Non finirà certo l’11 agosto del 2014, l’esperienza del Valle bene comune. Ma quell’autosgombero che s’è consumato tra occhi velati e sorrisi contratti non può certo considerarsi un risultato entusiasmante. Anche al saldo dell’inevitabile malinconia dei più, dei molti che ieri mattina si sono accalcati dentro e fuori il teatro. E’ andata come l’assemblea degli occupanti ha deciso che andasse. Con un compromesso non proprio generoso verso chi per tre anni ha coltivato e nutrito una delle più esaltanti esperienze artistico-politiche. Elogiata e apprezzata in mezzo mondo, tranne che nel nostro opaco e ammuffito ridotto culturale: talmente gretto da interrompere la fornitura elettrica, nel timore il teatro non gli venisse consegnato; talmente meschino da non concedere l’ultimo angoletto rimasto, quel foyer che non a caso può tradursi anche in focolare.

Per quanti sforzi la fiducia sia in grado di offrire, non c’è altro che un futuro impegno a proseguire un negoziato, che finora non ha depositato che qualche ipotesi di collaborazione, un po’ qua e un po’ là, un po’ sopra e un po’ sotto il palcoscenico. Un negoziato che non è mai davvero cominciato e che è servito solo a dissimulare quel che non è mai stato in discussione: la fine dell’occupazione. Un esito imposto dal Comune e dai suoi mandanti governativi, ma forse in una qualche misura introiettato dalla gran parte degli stessi occupanti.

Si potrà discutere ancora e ancora a lungo se, in queste condizioni (con questi rapporti di forza), si sarebbe potuto far qualcosa di diverso. E non mancano rimpianti, amarezze e anche qualche acidità: quando ci si divide, è difficile evitare strascichi politici. C’è tuttavia un impegno dichiarato e ribadito di integrare nell’attività istituzionale del Teatro di Roma un progetto sperimentale di teatro partecipato, da affidare alla Fondazione Valle bene comune. E’ un riconoscimento dei tre anni vissuti pericolosamente in occupazione e un possibile prolungamento dell’attività fin qui svolta. E’ solo un impegno, ma certo permetterebbe di ripartire con rinnovato slancio, senza stucchevoli ipoteche legalitarie, con tempi e spazi finalmente rilassati e anche con qualche risorsa in più. E tutto ciò, addirittura, a partire da quella sede vanamente richiesta, quel simbolico foyer che potrebbe somigliare a un ritorno al focolare.

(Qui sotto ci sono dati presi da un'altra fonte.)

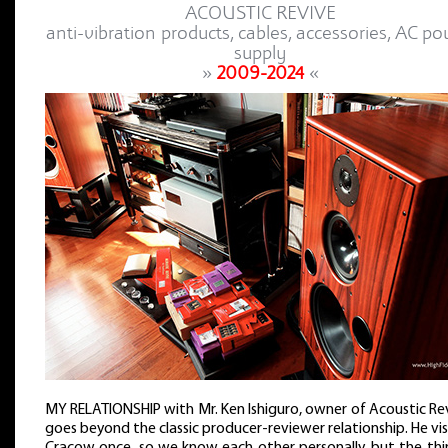
ACOUSTIC REVIVE
anti-vibration products, cables, accessories, AC p
supply
»
2009-2024
«
MY RELATIONSHIP with Mr. Ken Ishiguro, owner of Acoustic Re
goes beyond the classic producer-reviewer relationship. He vi
Cracow once, so we know each other personally, but the thin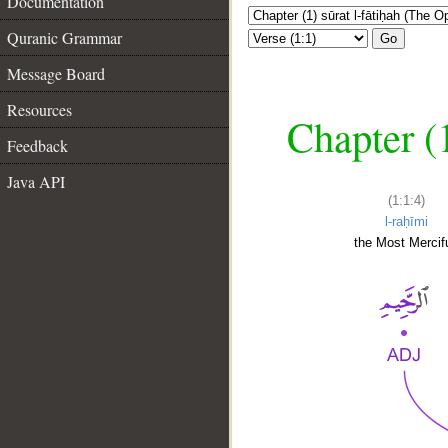
Documentation
Quranic Grammar
Go
Message Board
Resources
Chapter (
Feedback
Java API
(1:1:4)
l-raḥīmi
the Most Mercifu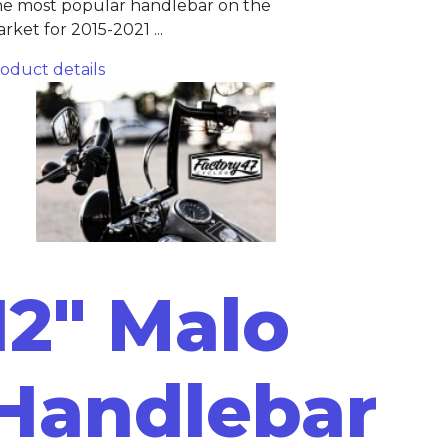
e most popular handlebar on the
rket for 2015-2021 ...
oduct details
12" Malo
Handlebar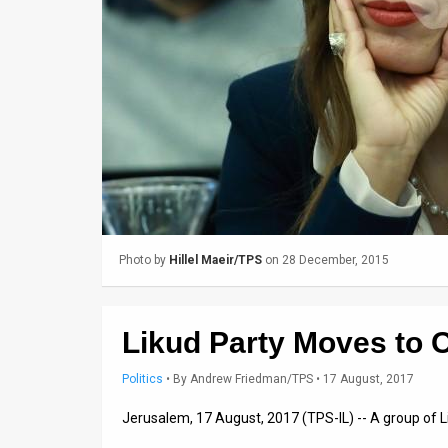
Us
FAQ
Terms
of
Use
Privacy
Policy
Photo by
Hillel Maeir/TPS
on 28 December, 2015
Press
Releases
Likud Party Moves to O
TPS
Politics
•
By
Andrew Friedman/TPS
• 17 August, 2017
in
Jerusalem, 17 August, 2017 (TPS-IL) -- A group of L
the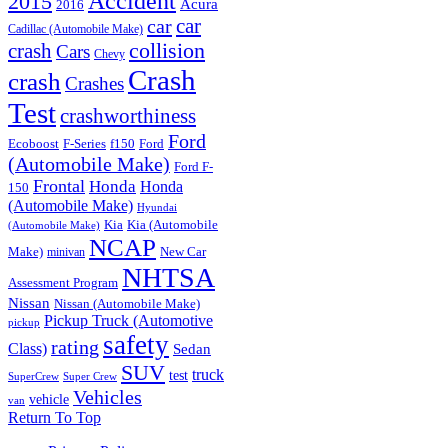
Accident
2015
Acura
2016
car
car
Cadillac (Automobile Make)
collision
crash
Cars
Chevy
Crash
crash
Crashes
Test
crashworthiness
Ford
Ford
Ecoboost
F-Series
f150
(Automobile Make)
Ford F-
Frontal
Honda
Honda
150
(Automobile Make)
Hyundai
Kia
Kia (Automobile
(Automobile Make)
NCAP
Make)
New Car
minivan
NHTSA
Assessment Program
Nissan
Nissan (Automobile Make)
Pickup Truck (Automotive
pickup
safety
rating
Class)
Sedan
SUV
truck
test
SuperCrew
Super Crew
Vehicles
vehicle
van
Return To Top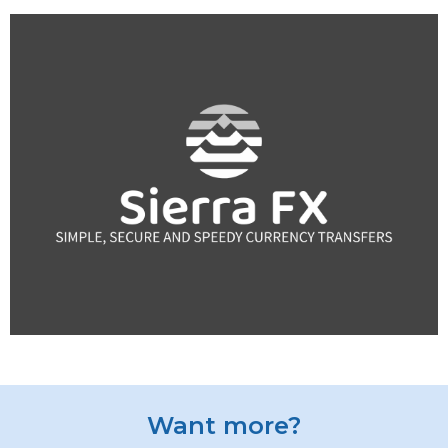
Want more?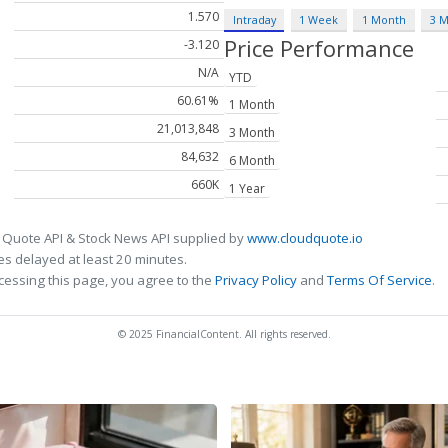
1.570
Intraday
1 Week
1 Month
3 
Price Performance
-3.120
N/A
YTD
60.61%
1 Month
21,013,848
3 Month
84,632
6 Month
660K
1 Year
 Quote API & Stock News API supplied by
www.cloudquote.io
s delayed at least 20 minutes.
cessing this page, you agree to the
Privacy Policy
and
Terms Of Service
.
© 2025 FinancialContent. All rights reserved.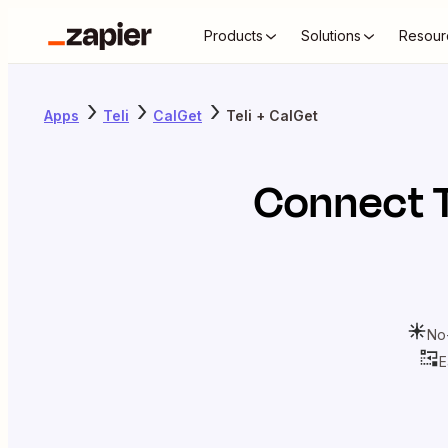
Products
Solutions
Resour
Apps
Teli
CalGet
Teli + CalGet
Connect
No
E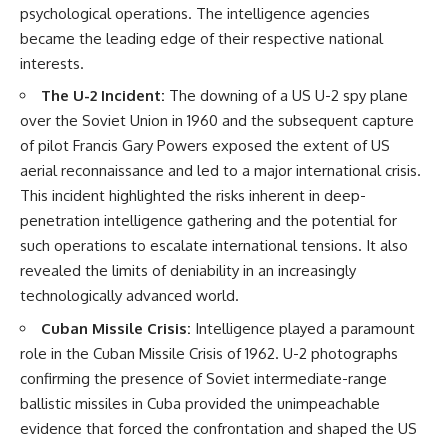
psychological operations. The intelligence agencies
became the leading edge of their respective national
interests.
The U-2 Incident:
The downing of a US U-2 spy plane
over the Soviet Union in 1960 and the subsequent capture
of pilot Francis Gary Powers exposed the extent of US
aerial reconnaissance and led to a major international crisis.
This incident highlighted the risks inherent in deep-
penetration intelligence gathering and the potential for
such operations to escalate international tensions. It also
revealed the limits of deniability in an increasingly
technologically advanced world.
Cuban Missile Crisis:
Intelligence played a paramount
role in the Cuban Missile Crisis of 1962. U-2 photographs
confirming the presence of Soviet intermediate-range
ballistic missiles in Cuba provided the unimpeachable
evidence that forced the confrontation and shaped the US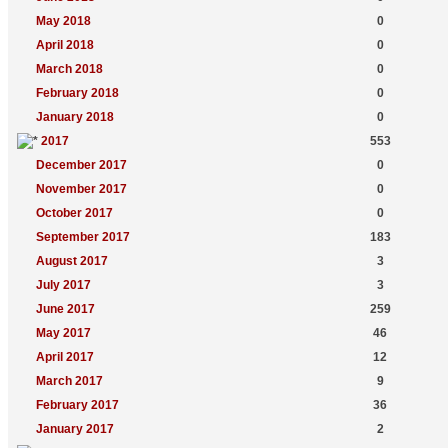
May 2018
0
April 2018
0
March 2018
0
February 2018
0
January 2018
0
2017
553
December 2017
0
November 2017
0
October 2017
0
September 2017
183
August 2017
3
July 2017
3
June 2017
259
May 2017
46
April 2017
12
March 2017
9
February 2017
36
January 2017
2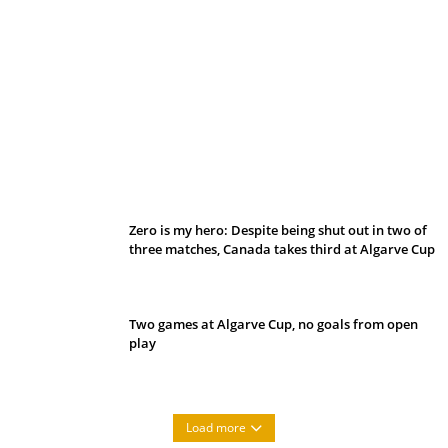
Belan sets cautious path towards CanPL
Zero is my hero: Despite being shut out in two of
three matches, Canada takes third at Algarve Cup
Two games at Algarve Cup, no goals from open
play
Load more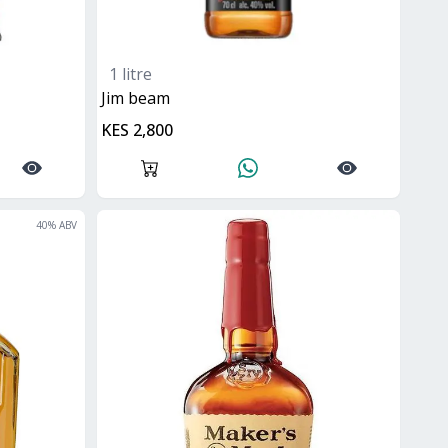
1 litre
jim beam
KES 2,800
40
% ABV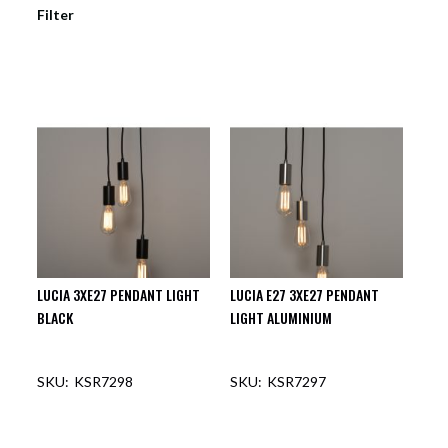
Filter
LUCIA 3XE27 PENDANT LIGHT
LUCIA E27 3XE27 PENDANT
BLACK
LIGHT ALUMINIUM
KSR7298
KSR7297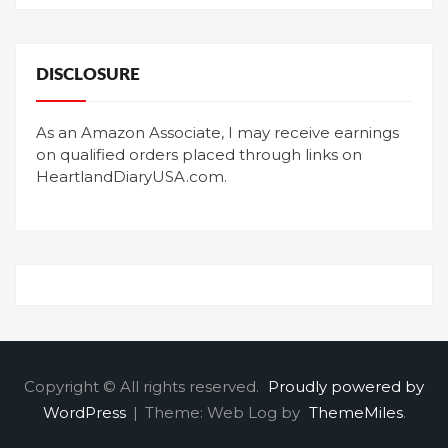
DISCLOSURE
As an Amazon Associate, I may receive earnings
on qualified orders placed through links on
HeartlandDiaryUSA.com.
Copyright © All rights reserved.
Proudly powered by
WordPress
|
Theme: Web Log by
ThemeMiles
.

Verrebbe solo da chiedersi come mai tali impegni non abbiano depositato atti formali, quelle scansioni procedurali che sanciscono nel concreto le decisioni politiche. Normalmente, i sindaci emanano ordinanze, le giunte, i consigli approvano delibere, i dirigenti amministrativi predispongono determinazioni; e perfino i consigli d’amministrazione, come per esempio quello del Teatro di Roma, deliberano le loro scelte. Un impegno troppo impegnativo? Meglio ridiscutere tutto a settembre, ottobre, Natale, con il teatro vuoto e nelle mani dei restauratori e chissà per quanto tempo? Vedremo. Pronti a superare le nostre diffidenze, così come a confermare i nostri sospetti.

Resta in ogni caso irrisolto, anzi negato quel diritto che anche in Costituzione viene invano prescritto. E cioè la possibilità di favorire quelle iniziative sociali che svolgono funzioni di sussidiarietà. Lo stato dovrebbe farlo ma non lo fa. Manda però la polizia a sgomberare e smantellare. Preferisce consegnare tali funzioni al mercato, che di sussidiario ha ben poco, anzi sostanzialmente nulla: cerca solo vantaggi e profitti. Se il Teatro Valle non fosse stato occupato, oggi non sarebbe più un teatro pubblico ma uno spazio privato, probabilmente un centro commerciale: il tutto, ovviamente, nella piena legalità. E ministri, sindaci e assessori non sarebbero stati costretti a discutere, affannarsi, trattare.

In un tg qualsiasi un cronista ha detto che «finalmente il Teatro Valle sarà riconsegnato alla città». Sta succedendo esattamente il contrario.